2016-08-18 11:02 AM
I've installed OCUM 6.x family many times so I have most of the install/setup concepts down. However, this is my first on Windows. This is in a lab, as a VM, which has 12GB memory and 4-cores. I believe I had to install it twice, maybe three times to get all VM requirements in place so I admit that some of the MSI install attempts failed (hung for hours) and the VM had to knocked down and restarted. But the final MSI install seemed to go according to plan and reported success.
So I'm adding my first cluster. The process seemed to start fine, I filled out the form for hostname/cluster_mgmt name, user, pswd and it told me the cluster presented a self--signed certificate which I said was acceptable. It then appeared in the list showing discovery in progress.
In a nutshell I'm in a deadlock where OCUM still reports discovery 'in progress' (for over a day), will not let me delete the cluster entry (because discover is in progress) and I see little or no evidence of discovery activity going on. I've looked at a lot of log files and attached those which might be giving me clues, I'm out of ideas. I'd love to delete the cluster and start over but see no way to do that.
- firewall on the ocum-server (called admin-um) has been completely shutoff
- this same cluster has been used with prior 6.x OCUMs for months
- pings work in both directions (ocum->cluster, cluster->ocum) using IP-address, simple-DNS-name, and FQDN
- this morning I noticed the service called ocie-au was not running ... I started it with no apparent effect
- I notice that Windws Task-Manager _/Services\_ tab services related seem very different that 'Services' app services ... is there documentation or explanation anywhere?
- I rebooted the ocum server
Any ideas on things to look for or things to try?
2016-08-19 06:36 AM
The ocie-au(acquisition unit) service has to be **up** for discovery/monitoring of clusters to go through.
You can follow below steps to remove and re-add the cluster:
*Ensure ocuieau is running.
*Open new command prompt and run 'um cli login -u <maint_username> -p <maint_userpassword>'
*Then run a 'um datasource list' to get the Object ID of cluster stuck in discovery phase and run a 'um datasource remove <obj_id>'(this will take care of deleting all DB foreign links too).

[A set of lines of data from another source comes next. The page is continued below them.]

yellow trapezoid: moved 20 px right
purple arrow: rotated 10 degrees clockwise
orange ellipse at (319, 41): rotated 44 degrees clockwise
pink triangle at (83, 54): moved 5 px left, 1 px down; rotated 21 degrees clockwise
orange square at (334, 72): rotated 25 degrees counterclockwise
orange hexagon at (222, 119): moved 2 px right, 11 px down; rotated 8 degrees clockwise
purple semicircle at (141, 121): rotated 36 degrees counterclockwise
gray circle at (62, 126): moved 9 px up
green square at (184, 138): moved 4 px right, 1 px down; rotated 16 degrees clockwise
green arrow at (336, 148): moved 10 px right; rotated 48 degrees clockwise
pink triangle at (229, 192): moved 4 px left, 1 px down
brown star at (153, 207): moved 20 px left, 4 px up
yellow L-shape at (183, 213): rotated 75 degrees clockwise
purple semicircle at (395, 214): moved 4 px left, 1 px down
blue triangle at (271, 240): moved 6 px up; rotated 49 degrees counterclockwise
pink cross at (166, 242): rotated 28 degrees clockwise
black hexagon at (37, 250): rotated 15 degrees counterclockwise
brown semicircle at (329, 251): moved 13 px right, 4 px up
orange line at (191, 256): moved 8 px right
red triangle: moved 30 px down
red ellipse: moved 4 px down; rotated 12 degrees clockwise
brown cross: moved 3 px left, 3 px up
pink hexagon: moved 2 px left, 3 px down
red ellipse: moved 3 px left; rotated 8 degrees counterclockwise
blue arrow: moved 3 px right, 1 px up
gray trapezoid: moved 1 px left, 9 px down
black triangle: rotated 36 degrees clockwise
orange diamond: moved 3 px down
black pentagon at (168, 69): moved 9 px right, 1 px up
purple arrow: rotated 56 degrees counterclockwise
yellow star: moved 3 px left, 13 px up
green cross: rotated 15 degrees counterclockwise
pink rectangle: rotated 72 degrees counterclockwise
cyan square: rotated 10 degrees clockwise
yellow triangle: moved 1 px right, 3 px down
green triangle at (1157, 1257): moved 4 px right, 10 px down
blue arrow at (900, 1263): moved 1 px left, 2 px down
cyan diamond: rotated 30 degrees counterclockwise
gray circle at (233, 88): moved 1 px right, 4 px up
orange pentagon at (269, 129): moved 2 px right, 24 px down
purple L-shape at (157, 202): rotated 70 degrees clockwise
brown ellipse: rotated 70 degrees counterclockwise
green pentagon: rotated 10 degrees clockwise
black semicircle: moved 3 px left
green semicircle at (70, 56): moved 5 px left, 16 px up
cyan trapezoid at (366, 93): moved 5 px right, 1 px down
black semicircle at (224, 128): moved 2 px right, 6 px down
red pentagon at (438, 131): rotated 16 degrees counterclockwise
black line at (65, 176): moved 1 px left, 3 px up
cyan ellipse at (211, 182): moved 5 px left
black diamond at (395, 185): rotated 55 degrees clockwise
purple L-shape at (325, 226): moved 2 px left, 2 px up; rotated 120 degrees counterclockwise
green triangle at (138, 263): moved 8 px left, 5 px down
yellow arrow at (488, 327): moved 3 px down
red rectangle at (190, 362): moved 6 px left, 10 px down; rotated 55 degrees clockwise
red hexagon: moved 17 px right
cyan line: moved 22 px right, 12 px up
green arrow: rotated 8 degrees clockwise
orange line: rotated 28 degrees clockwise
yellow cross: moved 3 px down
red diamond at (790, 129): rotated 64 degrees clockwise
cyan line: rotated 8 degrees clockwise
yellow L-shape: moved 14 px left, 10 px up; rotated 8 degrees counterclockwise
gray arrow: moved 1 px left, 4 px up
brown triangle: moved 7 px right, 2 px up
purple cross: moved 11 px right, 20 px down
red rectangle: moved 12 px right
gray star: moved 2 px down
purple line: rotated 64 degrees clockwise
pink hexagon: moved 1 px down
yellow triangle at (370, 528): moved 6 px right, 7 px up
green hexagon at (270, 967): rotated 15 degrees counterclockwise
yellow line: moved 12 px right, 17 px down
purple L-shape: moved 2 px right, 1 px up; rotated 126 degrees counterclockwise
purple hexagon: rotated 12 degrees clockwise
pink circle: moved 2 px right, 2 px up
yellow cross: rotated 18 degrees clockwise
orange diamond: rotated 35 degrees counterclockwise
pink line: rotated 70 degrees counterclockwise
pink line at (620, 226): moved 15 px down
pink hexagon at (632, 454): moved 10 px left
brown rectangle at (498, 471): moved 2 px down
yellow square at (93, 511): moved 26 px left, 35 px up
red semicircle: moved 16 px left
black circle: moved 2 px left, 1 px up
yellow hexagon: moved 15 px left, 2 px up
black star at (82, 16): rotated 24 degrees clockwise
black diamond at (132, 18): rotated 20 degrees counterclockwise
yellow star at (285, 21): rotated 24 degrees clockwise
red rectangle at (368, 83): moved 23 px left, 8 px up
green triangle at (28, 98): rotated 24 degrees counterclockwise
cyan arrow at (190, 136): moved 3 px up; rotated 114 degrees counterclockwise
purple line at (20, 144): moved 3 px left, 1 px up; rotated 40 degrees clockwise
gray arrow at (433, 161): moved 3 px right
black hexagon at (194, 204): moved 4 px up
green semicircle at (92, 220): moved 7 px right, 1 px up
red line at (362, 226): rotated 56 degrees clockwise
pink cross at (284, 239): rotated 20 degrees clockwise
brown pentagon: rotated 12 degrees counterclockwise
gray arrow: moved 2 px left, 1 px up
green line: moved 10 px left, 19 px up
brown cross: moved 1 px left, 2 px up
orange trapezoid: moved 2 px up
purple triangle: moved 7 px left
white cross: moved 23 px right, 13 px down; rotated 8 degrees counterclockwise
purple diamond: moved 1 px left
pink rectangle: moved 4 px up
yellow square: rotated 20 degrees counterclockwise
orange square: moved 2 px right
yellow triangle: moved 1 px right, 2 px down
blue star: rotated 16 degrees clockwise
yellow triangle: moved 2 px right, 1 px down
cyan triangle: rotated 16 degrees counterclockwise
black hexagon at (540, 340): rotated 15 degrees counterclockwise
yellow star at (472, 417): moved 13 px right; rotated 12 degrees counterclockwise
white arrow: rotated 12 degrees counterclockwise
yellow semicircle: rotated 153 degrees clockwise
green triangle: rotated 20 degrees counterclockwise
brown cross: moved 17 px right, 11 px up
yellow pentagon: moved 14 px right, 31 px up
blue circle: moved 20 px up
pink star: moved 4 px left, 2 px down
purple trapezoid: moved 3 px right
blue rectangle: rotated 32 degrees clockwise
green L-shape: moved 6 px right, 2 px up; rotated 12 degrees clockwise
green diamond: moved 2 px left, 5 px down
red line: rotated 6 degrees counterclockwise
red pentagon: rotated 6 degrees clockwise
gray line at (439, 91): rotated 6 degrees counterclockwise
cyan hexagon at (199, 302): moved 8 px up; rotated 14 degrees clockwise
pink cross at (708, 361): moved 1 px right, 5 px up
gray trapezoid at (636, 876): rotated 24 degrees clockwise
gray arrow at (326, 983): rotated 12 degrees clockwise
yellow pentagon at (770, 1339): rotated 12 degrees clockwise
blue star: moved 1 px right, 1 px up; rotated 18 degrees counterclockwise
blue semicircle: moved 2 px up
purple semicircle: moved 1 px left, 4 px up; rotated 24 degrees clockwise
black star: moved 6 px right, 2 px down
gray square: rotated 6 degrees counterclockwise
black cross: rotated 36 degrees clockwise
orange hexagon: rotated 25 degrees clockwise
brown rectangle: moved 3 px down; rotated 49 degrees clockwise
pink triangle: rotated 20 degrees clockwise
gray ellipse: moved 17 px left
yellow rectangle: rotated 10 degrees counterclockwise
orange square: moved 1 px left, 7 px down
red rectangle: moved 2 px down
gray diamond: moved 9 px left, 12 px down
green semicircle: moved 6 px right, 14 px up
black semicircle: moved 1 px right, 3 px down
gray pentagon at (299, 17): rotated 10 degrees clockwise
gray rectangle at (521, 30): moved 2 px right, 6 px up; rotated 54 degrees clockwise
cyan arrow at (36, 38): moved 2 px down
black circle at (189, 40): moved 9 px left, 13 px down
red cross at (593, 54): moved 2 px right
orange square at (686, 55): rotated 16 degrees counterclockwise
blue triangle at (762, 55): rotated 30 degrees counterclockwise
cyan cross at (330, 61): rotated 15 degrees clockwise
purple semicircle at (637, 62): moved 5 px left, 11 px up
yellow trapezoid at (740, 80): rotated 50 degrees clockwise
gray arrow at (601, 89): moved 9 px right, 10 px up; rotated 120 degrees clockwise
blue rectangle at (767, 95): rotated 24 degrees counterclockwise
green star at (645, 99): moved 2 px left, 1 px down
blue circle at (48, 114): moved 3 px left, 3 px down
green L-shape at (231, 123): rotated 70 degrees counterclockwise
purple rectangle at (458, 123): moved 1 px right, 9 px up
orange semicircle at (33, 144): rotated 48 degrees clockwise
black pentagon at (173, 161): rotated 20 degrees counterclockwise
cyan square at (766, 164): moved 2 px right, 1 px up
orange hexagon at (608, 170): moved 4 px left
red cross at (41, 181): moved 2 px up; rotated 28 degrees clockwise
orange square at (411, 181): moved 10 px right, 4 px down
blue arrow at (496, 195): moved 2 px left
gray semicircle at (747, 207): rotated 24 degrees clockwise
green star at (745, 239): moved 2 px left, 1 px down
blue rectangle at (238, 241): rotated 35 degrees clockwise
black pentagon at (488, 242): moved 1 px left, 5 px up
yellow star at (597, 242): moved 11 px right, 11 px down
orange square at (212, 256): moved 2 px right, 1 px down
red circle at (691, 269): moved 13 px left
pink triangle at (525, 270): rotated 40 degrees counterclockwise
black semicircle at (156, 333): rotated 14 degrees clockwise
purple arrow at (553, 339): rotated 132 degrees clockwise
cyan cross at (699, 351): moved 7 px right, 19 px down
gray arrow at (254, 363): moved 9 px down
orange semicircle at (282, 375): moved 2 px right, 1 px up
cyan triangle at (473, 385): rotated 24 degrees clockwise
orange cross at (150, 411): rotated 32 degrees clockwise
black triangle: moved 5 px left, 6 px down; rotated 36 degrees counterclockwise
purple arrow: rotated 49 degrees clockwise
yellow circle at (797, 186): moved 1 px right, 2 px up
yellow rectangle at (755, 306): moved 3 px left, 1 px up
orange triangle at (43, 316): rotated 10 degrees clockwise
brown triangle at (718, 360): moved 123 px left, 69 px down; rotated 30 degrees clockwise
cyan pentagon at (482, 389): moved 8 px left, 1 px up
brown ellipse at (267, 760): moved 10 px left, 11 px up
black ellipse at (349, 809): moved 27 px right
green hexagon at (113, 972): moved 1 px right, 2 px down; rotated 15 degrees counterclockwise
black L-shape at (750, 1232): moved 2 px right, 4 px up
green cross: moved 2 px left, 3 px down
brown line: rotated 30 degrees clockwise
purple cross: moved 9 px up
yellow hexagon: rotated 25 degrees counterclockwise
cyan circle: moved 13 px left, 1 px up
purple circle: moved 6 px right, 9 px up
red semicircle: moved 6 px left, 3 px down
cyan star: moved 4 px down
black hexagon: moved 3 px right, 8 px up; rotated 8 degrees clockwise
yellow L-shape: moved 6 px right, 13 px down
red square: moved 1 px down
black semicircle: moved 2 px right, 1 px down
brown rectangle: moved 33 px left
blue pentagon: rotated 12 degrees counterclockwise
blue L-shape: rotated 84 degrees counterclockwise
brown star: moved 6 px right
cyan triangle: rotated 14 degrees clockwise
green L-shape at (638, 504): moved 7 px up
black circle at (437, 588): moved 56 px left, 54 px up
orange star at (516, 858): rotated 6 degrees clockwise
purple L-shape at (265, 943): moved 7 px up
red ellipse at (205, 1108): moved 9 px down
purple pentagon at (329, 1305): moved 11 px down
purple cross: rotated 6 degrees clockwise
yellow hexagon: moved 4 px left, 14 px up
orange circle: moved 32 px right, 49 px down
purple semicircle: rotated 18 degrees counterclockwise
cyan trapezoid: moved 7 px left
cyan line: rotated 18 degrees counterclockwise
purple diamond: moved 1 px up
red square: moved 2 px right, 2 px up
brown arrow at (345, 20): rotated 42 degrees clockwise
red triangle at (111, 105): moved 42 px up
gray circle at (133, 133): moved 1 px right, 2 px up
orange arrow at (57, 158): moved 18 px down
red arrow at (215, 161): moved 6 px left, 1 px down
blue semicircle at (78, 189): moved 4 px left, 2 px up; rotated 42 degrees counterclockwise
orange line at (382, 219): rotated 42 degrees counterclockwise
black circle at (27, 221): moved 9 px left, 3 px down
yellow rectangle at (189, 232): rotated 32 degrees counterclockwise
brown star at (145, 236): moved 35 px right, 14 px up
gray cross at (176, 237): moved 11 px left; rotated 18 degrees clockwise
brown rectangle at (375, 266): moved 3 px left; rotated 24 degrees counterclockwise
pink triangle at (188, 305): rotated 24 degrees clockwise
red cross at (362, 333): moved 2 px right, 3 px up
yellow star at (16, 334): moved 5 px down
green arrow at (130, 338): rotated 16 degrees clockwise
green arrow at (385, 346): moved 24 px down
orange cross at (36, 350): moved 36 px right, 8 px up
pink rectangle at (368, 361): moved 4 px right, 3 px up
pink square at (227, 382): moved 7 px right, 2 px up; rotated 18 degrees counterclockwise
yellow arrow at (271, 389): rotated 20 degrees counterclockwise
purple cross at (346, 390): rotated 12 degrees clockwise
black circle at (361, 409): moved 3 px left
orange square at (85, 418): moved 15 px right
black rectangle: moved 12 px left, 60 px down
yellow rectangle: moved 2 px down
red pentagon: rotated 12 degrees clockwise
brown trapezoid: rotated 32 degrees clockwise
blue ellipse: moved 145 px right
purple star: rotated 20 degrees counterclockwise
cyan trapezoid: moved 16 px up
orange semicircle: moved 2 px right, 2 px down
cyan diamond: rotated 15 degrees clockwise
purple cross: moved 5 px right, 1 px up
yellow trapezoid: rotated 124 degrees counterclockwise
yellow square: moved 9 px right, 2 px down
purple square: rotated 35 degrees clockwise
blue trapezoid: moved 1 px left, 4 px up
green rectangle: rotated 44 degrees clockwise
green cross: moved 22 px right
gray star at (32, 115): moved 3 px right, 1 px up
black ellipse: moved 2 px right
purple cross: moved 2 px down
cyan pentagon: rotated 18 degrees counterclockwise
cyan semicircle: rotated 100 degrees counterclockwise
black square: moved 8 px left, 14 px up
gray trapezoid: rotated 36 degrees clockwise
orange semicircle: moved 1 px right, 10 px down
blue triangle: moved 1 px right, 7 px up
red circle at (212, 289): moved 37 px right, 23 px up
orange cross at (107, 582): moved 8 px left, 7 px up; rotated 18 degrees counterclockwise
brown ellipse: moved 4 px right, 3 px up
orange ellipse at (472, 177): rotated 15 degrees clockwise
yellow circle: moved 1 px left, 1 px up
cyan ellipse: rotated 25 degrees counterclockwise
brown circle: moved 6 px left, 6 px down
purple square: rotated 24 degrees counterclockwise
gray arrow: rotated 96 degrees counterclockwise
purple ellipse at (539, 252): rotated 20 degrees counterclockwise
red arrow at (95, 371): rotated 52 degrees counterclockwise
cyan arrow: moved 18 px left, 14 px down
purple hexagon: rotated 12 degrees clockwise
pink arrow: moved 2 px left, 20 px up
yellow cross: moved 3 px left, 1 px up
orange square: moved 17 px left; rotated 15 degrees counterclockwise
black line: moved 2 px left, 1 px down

*Then logout using 'um cli logout'. Now re-add the cluster in web GUI clusters grid.
2016-08-22 08:23 AM - edited 2016-08-22 08:33 AM
Thanks Kirana, that has helped me try some more experiments but still dead in the water with no discover.
Some more backgorund and troubleshooting data:
- wiped the previous VM and started with a new clean Win2012R2 VM
- based on a OCUM 7 release note, I turned of IPv6 entirely on the OCUM server, pings are all not IPv4 based (even localhost pings show 127.0.0.1)
- re-installation of OCUM 64p1 hung the system once (high IO rate overloaded the hardware), re-installed and got a successful install)
I've now attempted to add a cluster 2 or 3 times, each time ensuring ocuie-au was running, and after um datasource deleteing the prior cluster attempt.
I've studied log files carefully and while not understading the internal architecture, the only thing I find of interest is this snippet from au.log coinciding with a recent ocie-au start (8/22 @ 9:48'ish)and a new cluster add
This sounds like in internal failure setting up an ssl based session to port 20443?!?
Anyone out there have a successful instance of OCUM64p1 on a Windows server?
2016-08-22 09:49:29,761 INFO [Thread-2] com.onaro.sanscreen.acquisition.framework.Main (Main.java:156) - Shutting down by external request
2016-08-22 09:52:45,491 INFO [WrapperStartStopAppMain] com.onaro.sanscreen.acquisition.framework.Main (Main.java:61) - Main - Starting acquisition...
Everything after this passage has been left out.